Source data =
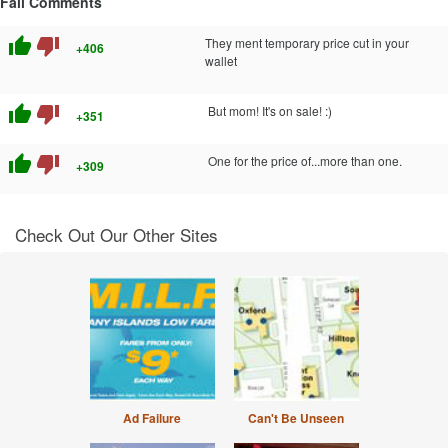
Fail Comments
thumb_up
thumb_down
They ment temporary price cut in your
+406
wallet
thumb_up
thumb_down
But mom! It's on sale! :)
+351
thumb_up
thumb_down
One for the price of...more than one.
+309
Check Out Our Other Sites
Ad Failure
Can't Be Unseen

Your instructions =
What is needed is an exact copy of the data, without any pictures.

Result of the exercise =
Fail Comments
thumb_up
thumb_down
They ment temporary price cut in your
+406
wallet
thumb_up
thumb_down
But mom! It's on sale! :)
+351
thumb_up
thumb_down
One for the price of...more than one.
+309
Check Out Our Other Sites
Ad Failure
Can't Be Unseen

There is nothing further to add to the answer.